Working data:
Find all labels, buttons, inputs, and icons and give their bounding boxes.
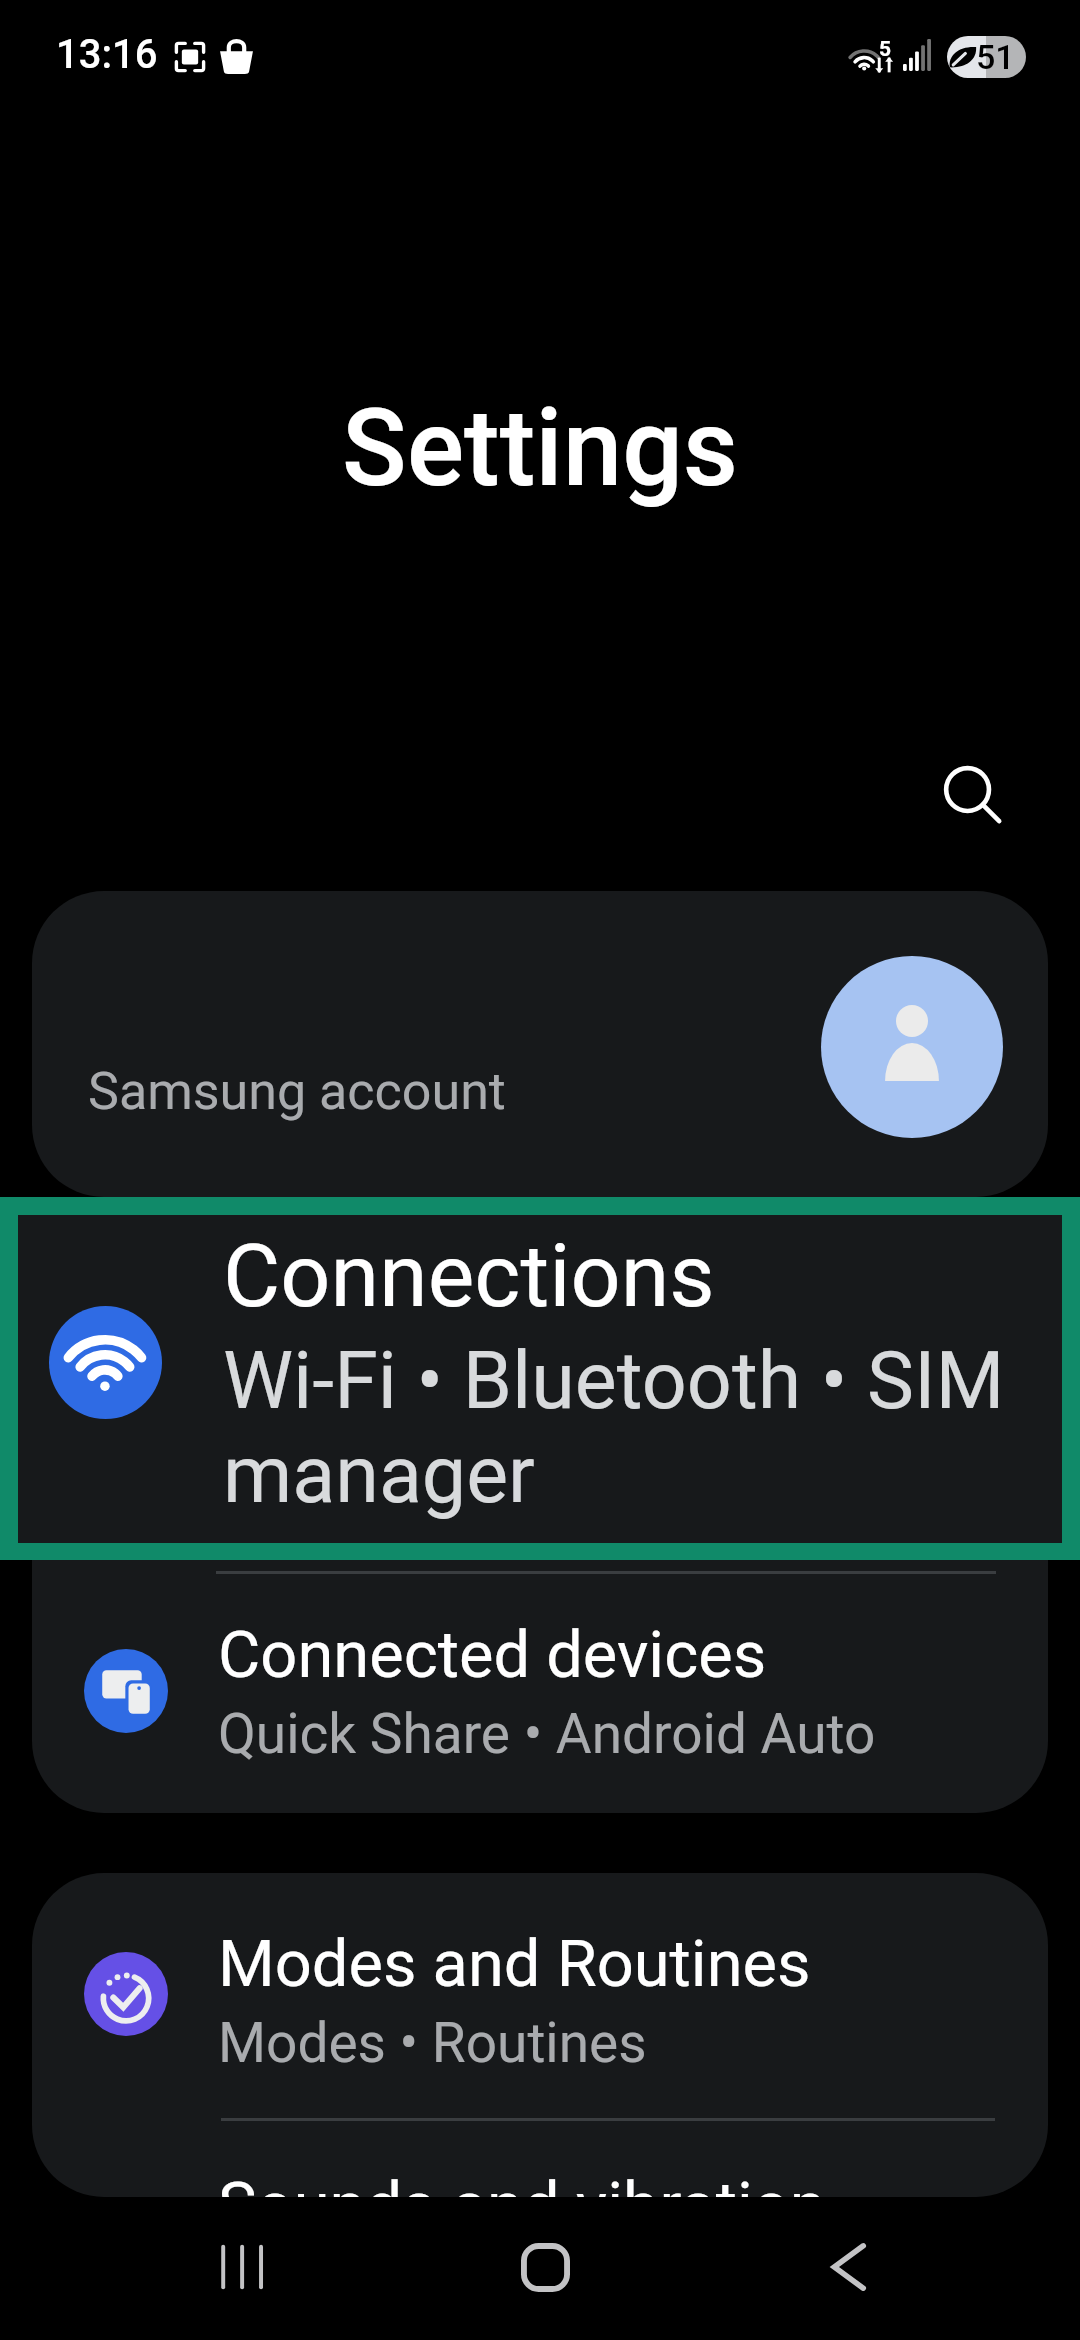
- button[interactable]: Connected devices: [32, 1584, 1048, 1812]
- staticText: Settings: [342, 386, 739, 511]
- staticText: Modes and Routines: [218, 1926, 811, 2002]
- staticText: Connections: [223, 1224, 715, 1327]
- button[interactable]: Sounds and vibration: [32, 2135, 1048, 2197]
- button[interactable]: Search: [909, 731, 1041, 863]
- staticText: Samsung account: [88, 1061, 506, 1122]
- button[interactable]: Recents: [183, 2207, 303, 2327]
- staticText: 51: [976, 37, 1015, 77]
- staticText: Quick Share • Android Auto: [218, 1702, 876, 1766]
- staticText: Wi-Fi • Bluetooth • SIM manager: [223, 1335, 1043, 1522]
- staticText: Modes • Routines: [218, 2011, 647, 2075]
- button[interactable]: Home: [485, 2207, 605, 2327]
- staticText: 5: [879, 37, 892, 62]
- button[interactable]: Connections: [18, 1215, 1062, 1543]
- staticText: Connected devices: [218, 1617, 767, 1693]
- button[interactable]: Modes and Routines: [32, 1893, 1048, 2121]
- staticText: Sounds and vibration: [218, 2168, 826, 2197]
- button[interactable]: Samsung account: [32, 891, 1048, 1197]
- button[interactable]: Back: [795, 2207, 915, 2327]
- staticText: 13:16: [56, 31, 158, 78]
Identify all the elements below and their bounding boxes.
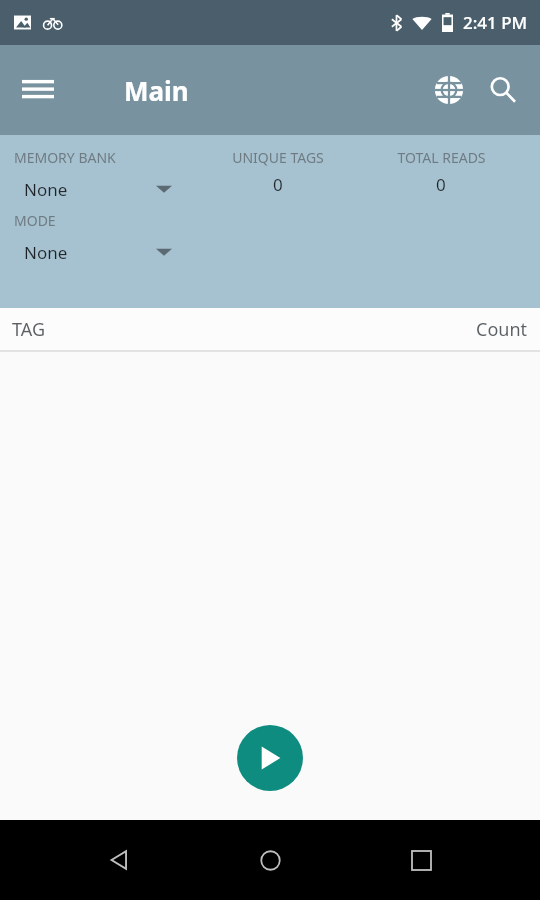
staticText: Count — [476, 317, 528, 342]
button[interactable]: Search — [476, 63, 530, 117]
staticText: 0 — [436, 173, 446, 196]
staticText: None — [24, 178, 68, 201]
staticText: UNIQUE TAGS — [232, 148, 324, 167]
button[interactable]: None — [24, 174, 184, 204]
button[interactable]: Open navigation menu — [14, 66, 62, 114]
staticText: None — [24, 241, 68, 264]
button[interactable]: Recent apps — [389, 828, 453, 892]
button[interactable]: Home — [238, 828, 302, 892]
button[interactable]: Language — [422, 63, 476, 117]
staticText: Main — [124, 73, 189, 108]
staticText: TOTAL READS — [397, 148, 486, 167]
button[interactable]: Start reading — [237, 725, 303, 791]
staticText: MEMORY BANK — [14, 148, 116, 167]
staticText: 0 — [273, 173, 283, 196]
staticText: 2:41 PM — [463, 11, 528, 34]
staticText: MODE — [14, 211, 56, 230]
staticText: TAG — [12, 317, 45, 342]
button[interactable]: Back — [87, 828, 151, 892]
button[interactable]: None — [24, 237, 184, 267]
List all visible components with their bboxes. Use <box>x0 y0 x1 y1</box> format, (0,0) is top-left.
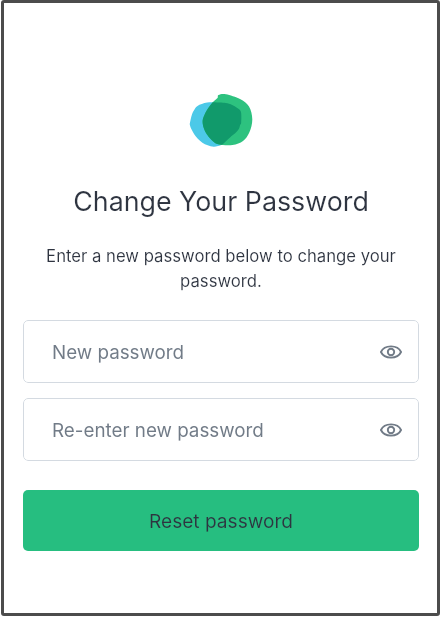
staticText: Change Your Password <box>73 185 369 217</box>
button[interactable]: Show password <box>377 416 405 444</box>
button[interactable]: Show password <box>377 338 405 366</box>
button[interactable]: Re-enter new password <box>23 398 419 461</box>
staticText: Re-enter new password <box>52 419 377 442</box>
staticText: New password <box>52 341 377 364</box>
staticText: Enter a new password below to change you… <box>42 246 400 291</box>
button[interactable]: New password <box>23 320 419 383</box>
button[interactable]: Reset password <box>23 490 419 551</box>
staticText: Reset password <box>149 509 294 532</box>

Exercise goal: Nothing but a number should be given for this: how many lines in the entries above contain "Reset"?

Written response: 2